Feuerbach’s book is a critique of religion in general and of Christianity in particular. To start the book, he engages in a discussion of how human beings differ from other creatures. As the ancient philosophers were fond of saying, human beings are rational animals. As such, humans share many traits and similarities with other animals, but human beings are unique in their intellectual capacities. Here, the author points to the fact that human beings alone, among all creatures, practice religion.
The reason for this difference is that human beings alone experience a specific mode of consciousness that allows for self-reflection, in which an individual can have a conversation with themselves about a thing. This particular mode of consciousness allows the human to put themselves in the place of another, which in turn gives rise to religion and the belief in God. When human beings are conflicted or confused about their own experience, especially regarding those things that seem transcendent or ecstatic, they tend to relegate their experience to a divine other.
Human consciousness—the apex of the gifts of Human Nature—is the aspect of human experience. It allows not only for human emotion and love, but also for the recognition of perfection. Since human beings can put themselves in the place of others, and they are capable of recognizing the perfection of consciousness, they are capable of synthesizing these various realities and fashioning the phenomenon of religion. In religion, the experience of consciousness is transposed onto the idea of God, and so the various human emotions and passions and powers are viewed as having their source in a transcendent, divine other who possesses these traits perfectly.

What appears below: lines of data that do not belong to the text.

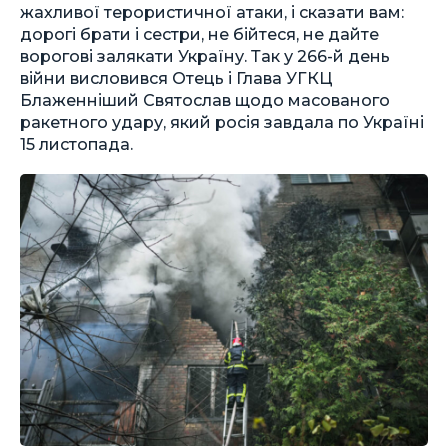
жахливої терористичної атаки, і сказати вам:
дорогі брати і сестри, не бійтеся, не дайте
ворогові залякати Україну. Так у 266-й день
війни висловився Отець і Глава УГКЦ
Блаженніший Святослав щодо масованого
ракетного удару, який росія завдала по Україні
15 листопада.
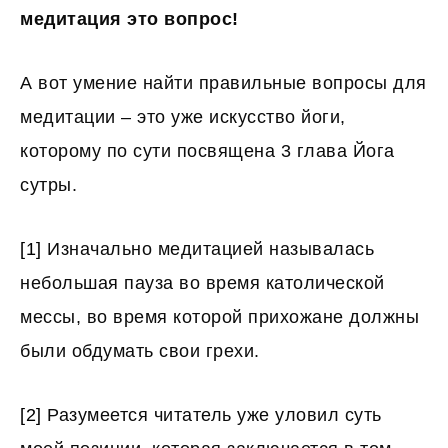
медитация это вопрос!
А вот умение найти правильные вопросы для
медитации – это уже искусство йоги,
которому по сути посвящена 3 глава Йога
сутры.
[1]
Изначально медитацией называлась
небольшая пауза во время католической
мессы, во время которой прихожане должны
были обдумать свои грехи.
[2]
Разумеется читатель уже уловил суть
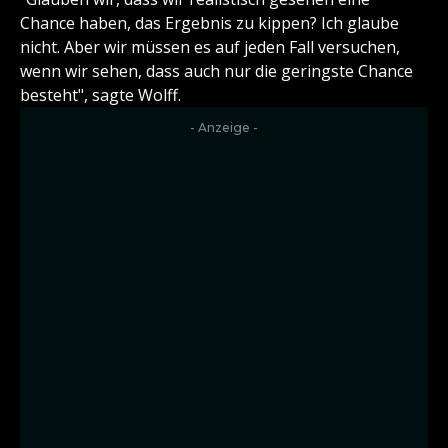
Chance haben, das Ergebnis zu kippen? Ich glaube
nicht. Aber wir müssen es auf jeden Fall versuchen,
wenn wir sehen, dass auch nur die geringste Chance
besteht", sagte Wolff.
- Anzeige -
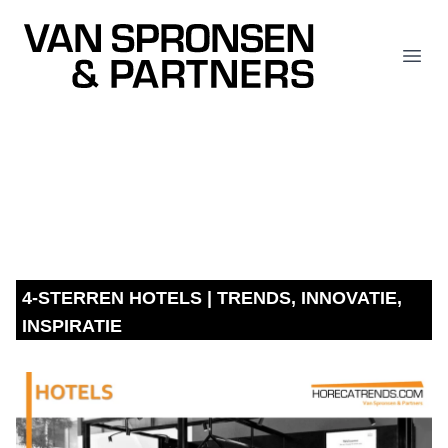
Van Spronsen & Partners
Open
4-STERREN HOTELS | TRENDS, INNOVATIE,
INSPIRATIE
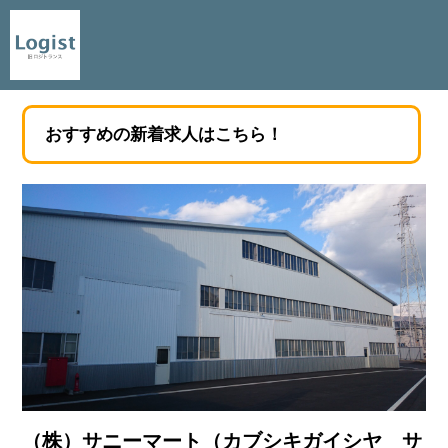
おすすめの新着求人はこちら！
（株）サニーマート（カブシキガイシヤ サ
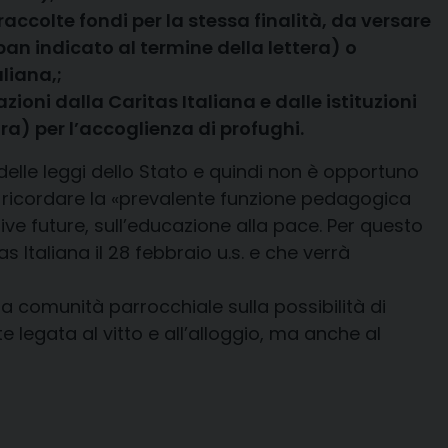
raccolte fondi per la stessa finalità, da versare
ban indicato al termine della lettera) o
liana,;
azioni dalla Caritas Italiana e dalle istituzioni
tura) per l’accoglienza di profughi.
 delle leggi dello Stato e quindi non è opportuno
tre ricordare la «prevalente funzione pedagogica
ttive future, sull’educazione alla pace. Per questo
s Italiana il 28 febbraio u.s. e che verrà
la comunità parrocchiale sulla possibilità di
 legata al vitto e all’alloggio, ma anche al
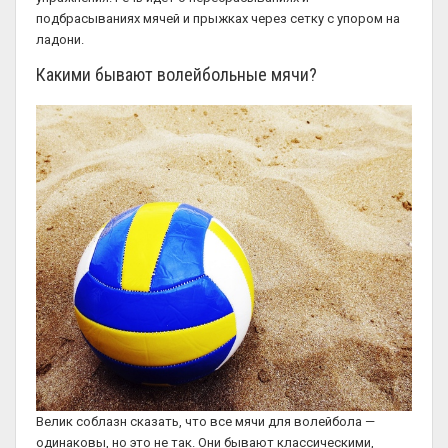
подбрасываниях мячей и прыжках через сетку с упором на
ладони.
Какими бывают волейбольные мячи?
Велик соблазн сказать, что все мячи для волейбола —
одинаковы, но это не так. Они бывают классическими,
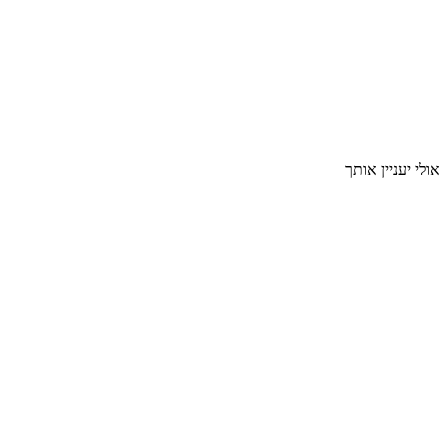
אולי יעניין אותך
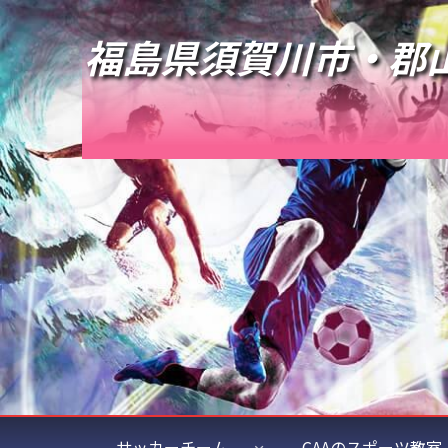
福島県須賀川市・郡
サッカーチーム
CAAのスポーツ教室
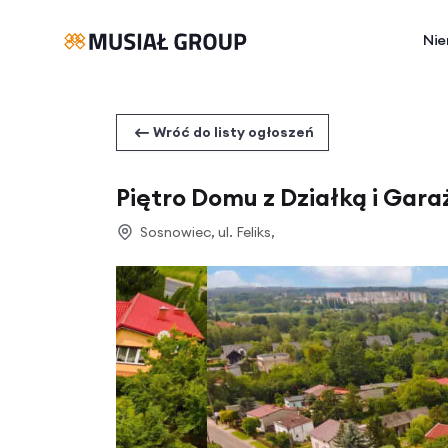
Nie
Wróć do listy ogłoszeń
Piętro Domu z Działką i Ga
Sosnowiec, ul. Feliks,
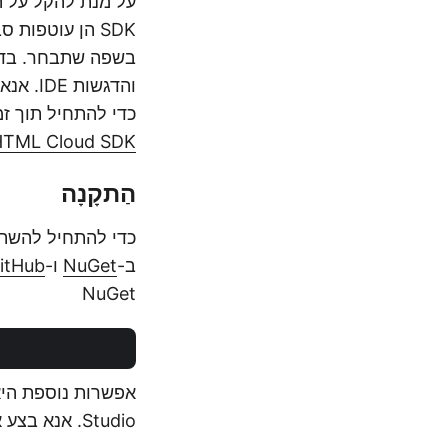
בשפה שתבחר. בדרך
והדגשות IDE. אנא בדוק במאגר
כדי להתחיל תוך זמ
spose.HTML Cloud SDK
הַתקָנָה
ב-
NuGet
ו-
itHub
NuGet
Studio. אנא בצע את הפקודה הבאה:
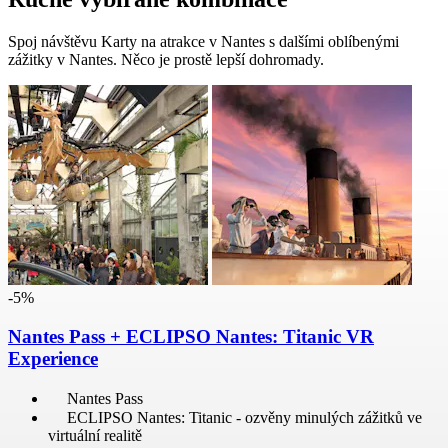
Spoj návštěvu Karty na atrakce v Nantes s dalšími oblíbenými
zážitky v Nantes. Něco je prostě lepší dohromady.
-5%
Nantes Pass + ECLIPSO Nantes: Titanic VR
Experience
Nantes Pass
ECLIPSO Nantes: Titanic - ozvěny minulých zážitků ve
virtuální realitě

When considering the Christian religion specifically, Jesus Christ—viewed as the presence and person of God in the flesh—is the locus of divine love, and thus worthy of worship. Feuerbach’s insistence on this point is a means of elucidating his principle that love is really only love if it finds expression in human activity. Further, if the Christians say that God is love, and yet love is what causes God to act and sacrifice himself in the person of Christ, then love is an even higher reality than God himself. Introducing the theme of Tensions and Contradictions Within Christian Doctrine, Feuerbach argues that the Christian conception of God is logically impossible since it presupposes a being who is omnipotent, and yet is capable of submitting to a human emotion.

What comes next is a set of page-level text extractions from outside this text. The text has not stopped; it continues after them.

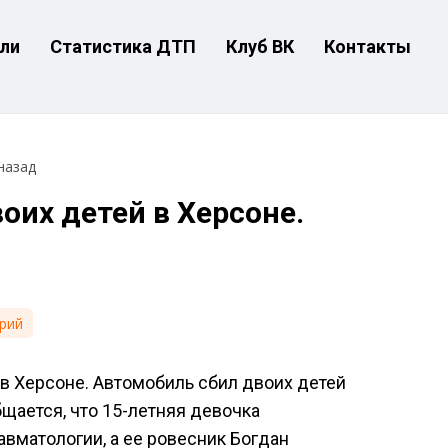
ли
Статистика ДТП
Клуб ВК
Контакты
назад
оих детей в Херсоне.
рий
 Херсоне. Автомобиль сбил двоих детей
щается, что 15-летняя девочка
авматологии, а ее ровесник Богдан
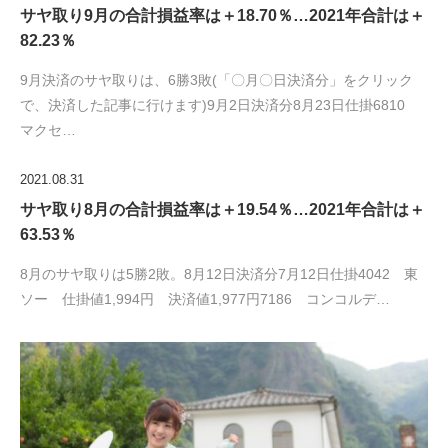
サヤ取り9月の合計損益率は＋18.70％…2021年合計は＋
82.23％
9月決済のサヤ取りは、6勝3敗(「〇月〇日決済分」をクリック
で、決済した記事に行けます)9月2日決済分8月23日仕掛6810
マクセ…
2021.08.31
サヤ取り8月の合計損益率は＋19.54％…2021年合計は＋
63.53％
8月のサヤ取りは5勝2敗。8月12日決済分7月12日仕掛4042 東
ソー 仕掛値1,994円 決済値1,977円7186 コンコルデ…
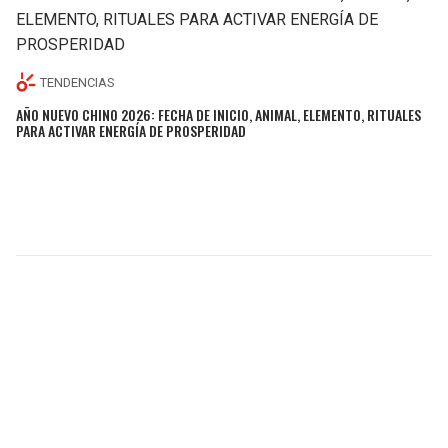
TENDENCIAS
AÑO NUEVO CHINO 2026: FECHA DE INICIO, ANIMAL, ELEMENTO, RITUALES
PARA ACTIVAR ENERGÍA DE PROSPERIDAD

Christianity’s understanding of the relationship between the divine and love is most tangible in its doctrine of suffering, which helps to demonstrate that the experience of God is in fact the experience of the human person. While Christianity elevates and adores the suffering and death of the man Jesus, Jesus’s suffering actually reveals humanity’s adoration of human experience. Acknowledging the suffering of Jesus shows that the divine is capable of suffering, and it also reveals the emotions of the human heart. The story of the passion elicits feelings of sorrow, compassion, empathy, and love; ultimately, the story of the passion and death of Christ is not the story of a God who experiences pain, but the story of the subjective human experience of love. Since religion is the mirror in which humanity views itself, it makes sense to interpret the story of Jesus’s experience of pain as a reflection of human experience. In Jesus, the interior subjectivity is externalized, allowing it to view itself.